Exercise goal:
Every record is to be transcribed exactly as written.
=== Data extracts ===
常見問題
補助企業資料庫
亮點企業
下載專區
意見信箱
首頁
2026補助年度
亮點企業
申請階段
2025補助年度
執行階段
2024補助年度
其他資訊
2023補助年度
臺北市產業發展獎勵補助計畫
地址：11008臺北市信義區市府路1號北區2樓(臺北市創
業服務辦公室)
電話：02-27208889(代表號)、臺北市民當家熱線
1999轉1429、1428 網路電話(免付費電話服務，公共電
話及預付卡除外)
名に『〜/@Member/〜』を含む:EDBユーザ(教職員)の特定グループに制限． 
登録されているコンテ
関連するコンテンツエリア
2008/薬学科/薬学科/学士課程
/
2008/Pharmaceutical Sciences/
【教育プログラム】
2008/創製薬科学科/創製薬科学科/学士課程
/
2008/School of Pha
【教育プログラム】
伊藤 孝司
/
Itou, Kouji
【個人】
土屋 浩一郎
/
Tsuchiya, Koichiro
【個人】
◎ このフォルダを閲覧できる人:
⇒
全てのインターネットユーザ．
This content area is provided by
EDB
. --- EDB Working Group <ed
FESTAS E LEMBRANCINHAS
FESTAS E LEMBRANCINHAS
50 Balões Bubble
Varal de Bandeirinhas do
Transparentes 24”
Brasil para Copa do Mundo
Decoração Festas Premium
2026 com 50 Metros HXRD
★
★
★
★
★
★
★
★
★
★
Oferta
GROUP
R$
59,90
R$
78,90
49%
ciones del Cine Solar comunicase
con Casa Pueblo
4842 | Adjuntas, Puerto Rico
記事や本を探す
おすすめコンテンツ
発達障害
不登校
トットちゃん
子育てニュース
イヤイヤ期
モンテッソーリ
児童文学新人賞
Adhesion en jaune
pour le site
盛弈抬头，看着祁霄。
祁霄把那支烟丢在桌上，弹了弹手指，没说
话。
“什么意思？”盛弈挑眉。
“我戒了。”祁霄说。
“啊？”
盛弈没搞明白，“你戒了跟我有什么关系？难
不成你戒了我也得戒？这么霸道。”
===
Finished task:
常見問題
補助企業資料庫
亮點企業
下載專區
意見信箱
首頁
2026補助年度
亮點企業
申請階段
2025補助年度
執行階段
2024補助年度
其他資訊
2023補助年度
臺北市產業發展獎勵補助計畫
地址：11008臺北市信義區市府路1號北區2樓(臺北市創
業服務辦公室)
電話：02-27208889(代表號)、臺北市民當家熱線
1999轉1429、1428 網路電話(免付費電話服務，公共電
話及預付卡除外)
名に『〜/@Member/〜』を含む:EDBユーザ(教職員)の特定グループに制限． 
登録されているコンテ
関連するコンテンツエリア
2008/薬学科/薬学科/学士課程
/
2008/Pharmaceutical Sciences/
【教育プログラム】
2008/創製薬科学科/創製薬科学科/学士課程
/
2008/School of Pha
【教育プログラム】
伊藤 孝司
/
Itou, Kouji
【個人】
土屋 浩一郎
/
Tsuchiya, Koichiro
【個人】
◎ このフォルダを閲覧できる人:
⇒
全てのインターネットユーザ．
This content area is provided by
EDB
. --- EDB Working Group <ed
FESTAS E LEMBRANCINHAS
FESTAS E LEMBRANCINHAS
50 Balões Bubble
Varal de Bandeirinhas do
Transparentes 24”
Brasil para Copa do Mundo
Decoração Festas Premium
2026 com 50 Metros HXRD
★
★
★
★
★
★
★
★
★
★
Oferta
GROUP
R$
59,90
R$
78,90
49%
ciones del Cine Solar comunicase
con Casa Pueblo
4842 | Adjuntas, Puerto Rico
記事や本を探す
おすすめコンテンツ
発達障害
不登校
トットちゃん
子育てニュース
イヤイヤ期
モンテッソーリ
児童文学新人賞
Adhesion en jaune
pour le site
盛弈抬头，看着祁霄。
祁霄把那支烟丢在桌上，弹了弹手指，没说
话。
“什么意思？”盛弈挑眉。
“我戒了。”祁霄说。
“啊？”
盛弈没搞明白，“你戒了跟我有什么关系？难
不成你戒了我也得戒？这么霸道。”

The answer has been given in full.